▶ _DESCRIPTION OF THE TASK_
An exact reproduction of all entries is expected.

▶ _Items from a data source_
━━━━━━━━━━━━━━━━━━━━━━━━━━━━━━

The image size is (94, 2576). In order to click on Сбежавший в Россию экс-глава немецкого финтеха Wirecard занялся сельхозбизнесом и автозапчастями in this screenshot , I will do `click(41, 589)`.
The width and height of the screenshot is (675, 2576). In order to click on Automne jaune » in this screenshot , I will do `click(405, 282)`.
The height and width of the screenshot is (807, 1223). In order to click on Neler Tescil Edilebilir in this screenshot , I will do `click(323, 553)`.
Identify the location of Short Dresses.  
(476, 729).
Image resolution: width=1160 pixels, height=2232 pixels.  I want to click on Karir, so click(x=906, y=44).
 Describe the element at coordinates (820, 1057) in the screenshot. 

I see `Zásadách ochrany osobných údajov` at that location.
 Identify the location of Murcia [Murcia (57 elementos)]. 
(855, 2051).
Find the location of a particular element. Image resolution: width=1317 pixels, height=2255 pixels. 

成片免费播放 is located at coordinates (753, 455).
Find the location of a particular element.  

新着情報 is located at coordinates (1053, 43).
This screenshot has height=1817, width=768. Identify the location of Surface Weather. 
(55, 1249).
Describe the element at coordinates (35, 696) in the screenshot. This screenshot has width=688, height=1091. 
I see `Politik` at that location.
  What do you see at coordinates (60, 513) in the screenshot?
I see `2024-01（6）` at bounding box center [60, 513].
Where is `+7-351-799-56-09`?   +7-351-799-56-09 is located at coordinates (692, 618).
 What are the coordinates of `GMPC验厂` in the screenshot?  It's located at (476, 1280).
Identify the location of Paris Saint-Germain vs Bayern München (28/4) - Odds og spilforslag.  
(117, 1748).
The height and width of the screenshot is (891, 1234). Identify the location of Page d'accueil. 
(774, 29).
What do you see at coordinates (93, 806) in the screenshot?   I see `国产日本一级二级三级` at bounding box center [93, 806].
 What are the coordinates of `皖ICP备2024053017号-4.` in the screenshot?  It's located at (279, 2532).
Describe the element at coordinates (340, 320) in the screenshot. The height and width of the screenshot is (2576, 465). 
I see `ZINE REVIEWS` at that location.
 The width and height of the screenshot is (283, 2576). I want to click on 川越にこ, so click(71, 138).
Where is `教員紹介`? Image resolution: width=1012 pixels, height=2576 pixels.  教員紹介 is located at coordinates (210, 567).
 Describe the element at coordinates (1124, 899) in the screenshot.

━━━━━━━━━━━━━━━━━━━━━━━━━━━━━━

▶ _ANSWER TO THIS PROBLEM_
The image size is (94, 2576). In order to click on Сбежавший в Россию экс-глава немецкого финтеха Wirecard занялся сельхозбизнесом и автозапчастями in this screenshot , I will do `click(41, 589)`.
The width and height of the screenshot is (675, 2576). In order to click on Automne jaune » in this screenshot , I will do `click(405, 282)`.
The height and width of the screenshot is (807, 1223). In order to click on Neler Tescil Edilebilir in this screenshot , I will do `click(323, 553)`.
Identify the location of Short Dresses.  
(476, 729).
Image resolution: width=1160 pixels, height=2232 pixels.  I want to click on Karir, so click(x=906, y=44).
 Describe the element at coordinates (820, 1057) in the screenshot. 

I see `Zásadách ochrany osobných údajov` at that location.
 Identify the location of Murcia [Murcia (57 elementos)]. 
(855, 2051).
Find the location of a particular element. Image resolution: width=1317 pixels, height=2255 pixels. 

成片免费播放 is located at coordinates (753, 455).
Find the location of a particular element.  

新着情報 is located at coordinates (1053, 43).
This screenshot has height=1817, width=768. Identify the location of Surface Weather. 
(55, 1249).
Describe the element at coordinates (35, 696) in the screenshot. This screenshot has width=688, height=1091. 
I see `Politik` at that location.
  What do you see at coordinates (60, 513) in the screenshot?
I see `2024-01（6）` at bounding box center [60, 513].
Where is `+7-351-799-56-09`?   +7-351-799-56-09 is located at coordinates (692, 618).
 What are the coordinates of `GMPC验厂` in the screenshot?  It's located at (476, 1280).
Identify the location of Paris Saint-Germain vs Bayern München (28/4) - Odds og spilforslag.  
(117, 1748).
The height and width of the screenshot is (891, 1234). Identify the location of Page d'accueil. 
(774, 29).
What do you see at coordinates (93, 806) in the screenshot?   I see `国产日本一级二级三级` at bounding box center [93, 806].
 What are the coordinates of `皖ICP备2024053017号-4.` in the screenshot?  It's located at (279, 2532).
Describe the element at coordinates (340, 320) in the screenshot. The height and width of the screenshot is (2576, 465). 
I see `ZINE REVIEWS` at that location.
 The width and height of the screenshot is (283, 2576). I want to click on 川越にこ, so click(71, 138).
Where is `教員紹介`? Image resolution: width=1012 pixels, height=2576 pixels.  教員紹介 is located at coordinates (210, 567).
 Describe the element at coordinates (1124, 899) in the screenshot.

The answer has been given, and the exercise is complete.